Basti pensare al famoso architetto Giovanni Battista Vaccarini che, facendo uso della roccia lavica, ha mutato il volto urbano della città con la progettazione di palazzi in stile barocco romano, ammirevoli soprattutto per la sapiente combinazione di bellezza indistruttibilità e funzionalità. Il rivestimento delle strutture in pietra lavica caratterizzò per lungo tempo il tratto distintivo non solo di Catania, ma anche di tutti i paesini limitrofi ubicati alle pendici dell’Etna.

Tuttora, andando in giro da quelle parti, saltano all’occhio muri a secco, case padronali e terrazzamenti interamente tappezzate di basalto dell’Etna. Inoltre, questo prezioso materiale viene utilizzato anche per la maiolica.

Nel corso dei secoli non sono stati pochi gli artigiani che si sono sbizzarriti nella più variegata produzione di prodotti ceramici, gioielli e varie opere d’arte; di grande pregio anche le numerose realizzazioni di piatti, vasi, lampade e bottiglie che ancora oggi risultano essere ampiamente apprezzati in ogni parte del mondo. La tradizione parla anche dei così chiamati “pirriaturi”, operai addetti all’estrazione e alla lavorazione della pietra nera.

Sappiamo che in principio si privilegiava la sezione superficiale del banco roccioso, ritenuto più duttile e malleabile ai fini del modellamento. Di questa antica pratica ne parla un certo Nino Pràstani, autore del libro “La morbida resistenza della roccia”. A Catania, in via Santangelo Fulci, si trova pure il “Museo di Scultura in Pietra Lavica”, noto come “Il Nino Valenziano Santangelo”.

La pietra dell’Etna, inoltre, non è solamente simbolo di ornamento, bellezza ed arte; secondo i racconti popolari, infatti, la roccia lavica aveva un profondo legame anche con le superstizioni e la magia.

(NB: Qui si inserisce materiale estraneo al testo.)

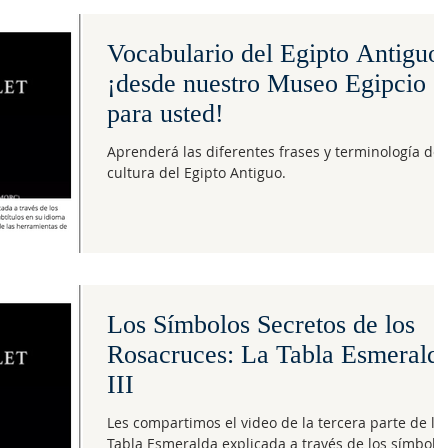
Vocabulario del Egipto Antiguo:
¡desde nuestro Museo Egipcio
para usted!
Aprenderá las diferentes frases y terminología de 
cultura del Egipto Antiguo.
Los Símbolos Secretos de los
Rosacruces: La Tabla Esmerald
III
Les compartimos el video de la tercera parte de la
Tabla Esmeralda explicada a través de los símbolo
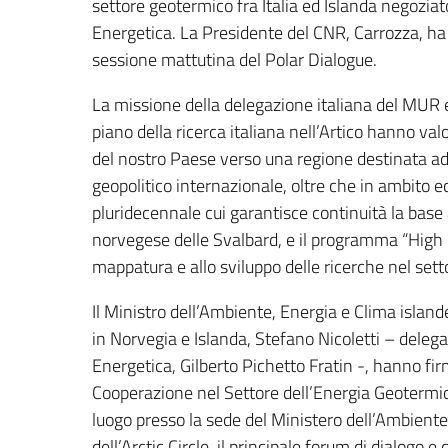
settore geotermico fra Italia ed Islanda negoziat
Energetica. La Presidente del CNR, Carrozza, ha 
sessione mattutina del Polar Dialogue.
La missione della delegazione italiana del MUR e
piano della ricerca italiana nell’Artico hanno val
del nostro Paese verso una regione destinata a
geopolitico internazionale, oltre che in ambito 
pluridecennale cui garantisce continuità la base ar
norvegese delle Svalbard, e il programma “High N
mappatura e allo sviluppo delle ricerche nel sett
Il Ministro dell’Ambiente, Energia e Clima islan
in Norvegia e Islanda, Stefano Nicoletti – delega
Energetica, Gilberto Pichetto Fratin -, hanno f
Cooperazione nel Settore dell’Energia Geotermica
luogo presso la sede del Ministero dell’Ambient
dell’Arctic Circle, il principale forum di dialogo 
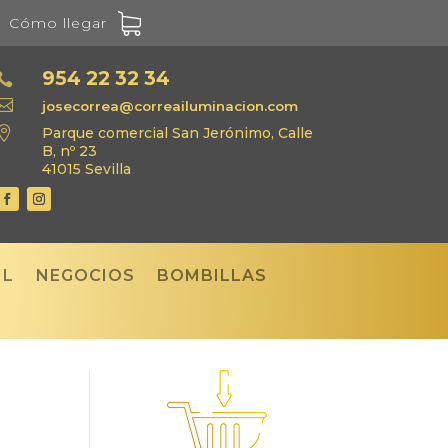
Cómo llegar
954 22 32 34


josecorrea@correailuminacion.com

Parque comercial San Jerónimo, Calle
B, nº 23
41015 Sevilla
IL
NEGOCIOS
BOMBILLAS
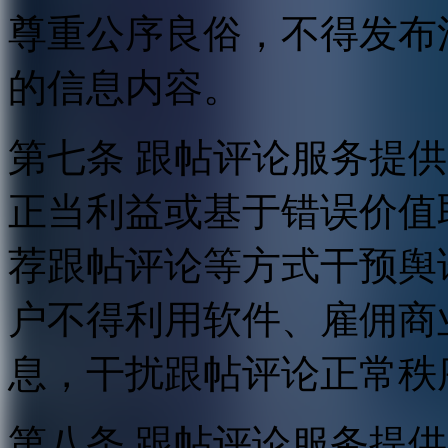
尊重公序良俗，不得发布
的信息内容。
第七条 跟帖评论服务提
正当利益或基于错误价值
荐跟帖评论等方式干预舆
户不得利用软件、雇佣商
息，干扰跟帖评论正常秩
第八条 跟帖评论服务提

Alcune testimonianze, per esempio,riferiscono che nei vecchi rituali ci si avvaleva proprio delle pietre nere per allontanare l’influenza delle energie negative. Questa è la ragione per la quale si sono tramandate fino ai giorni nostri aneddoti misteriosi e inverosimili sulla rinomata “petra ‘ da muntagna”.

Malgrado poco credibile, ecco un frammento di rituale magico scovato tra le memorie di una nonnina di Nicolosi: “Fate riscaldare nell’acqua calda la pietra lavica. Poi, avvolta in un panno, strofinatela nelle parti del corpo che vi tormentano o per dolore fisico o per quello mentale. Vi toglierà tutto il male, le fatture e le negatività”.